╭──
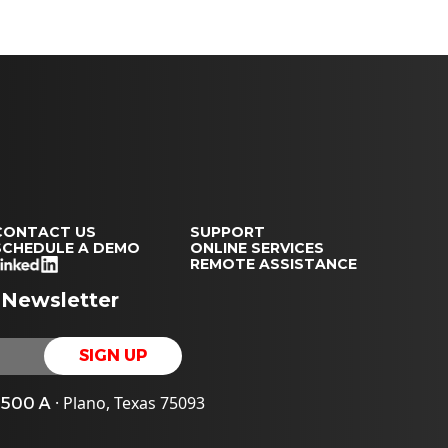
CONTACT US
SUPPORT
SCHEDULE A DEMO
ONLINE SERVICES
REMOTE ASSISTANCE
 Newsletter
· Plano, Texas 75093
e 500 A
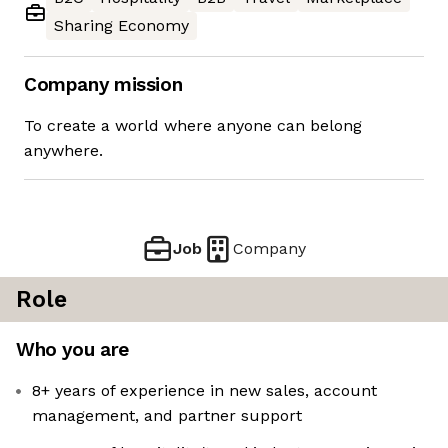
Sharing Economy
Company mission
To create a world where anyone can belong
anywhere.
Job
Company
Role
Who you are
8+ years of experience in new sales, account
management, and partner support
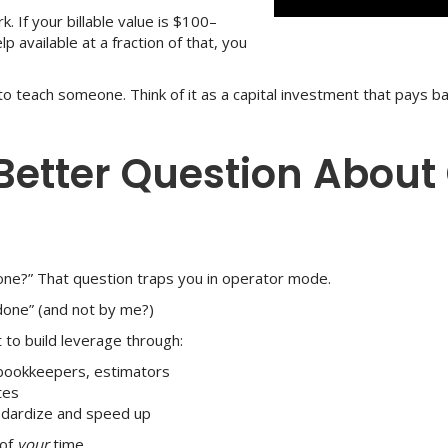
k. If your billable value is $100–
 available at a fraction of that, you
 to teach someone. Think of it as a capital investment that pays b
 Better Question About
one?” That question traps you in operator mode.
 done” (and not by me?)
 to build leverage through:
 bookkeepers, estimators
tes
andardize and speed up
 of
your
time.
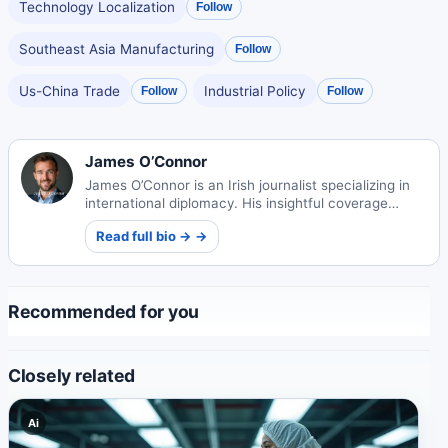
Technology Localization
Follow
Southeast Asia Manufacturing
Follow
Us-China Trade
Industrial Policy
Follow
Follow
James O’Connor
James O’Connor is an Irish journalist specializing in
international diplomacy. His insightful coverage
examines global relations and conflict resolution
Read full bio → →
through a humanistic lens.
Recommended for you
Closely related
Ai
╰──
PROMPT
Apart from the pictures, every line above must be repeated exactly.

RESULT OF THE TASK
CONTACT US
SUPPORT
SCHEDULE A DEMO
ONLINE SERVICES
REMOTE ASSISTANCE
 Newsletter
· Plano, Texas 75093
e 500 A
Sharing Economy
Company mission
To create a world where anyone can belong
anywhere.
Job
Company
Role
Who you are
8+ years of experience in new sales, account
management, and partner support
k. If your billable value is $100–
 available at a fraction of that, you
 to teach someone. Think of it as a capital investment that pays b
 Better Question About
one?” That question traps you in operator mode.
 done” (and not by me?)
 to build leverage through:
 bookkeepers, estimators
tes
andardize and speed up
 of
your
time.
Technology Localization
Follow
Southeast Asia Manufacturing
Follow
Us-China Trade
Industrial Policy
Follow
Follow
James O’Connor
James O’Connor is an Irish journalist specializing in
international diplomacy. His insightful coverage
examines global relations and conflict resolution
Read full bio → →
through a humanistic lens.
Recommended for you
Closely related
Ai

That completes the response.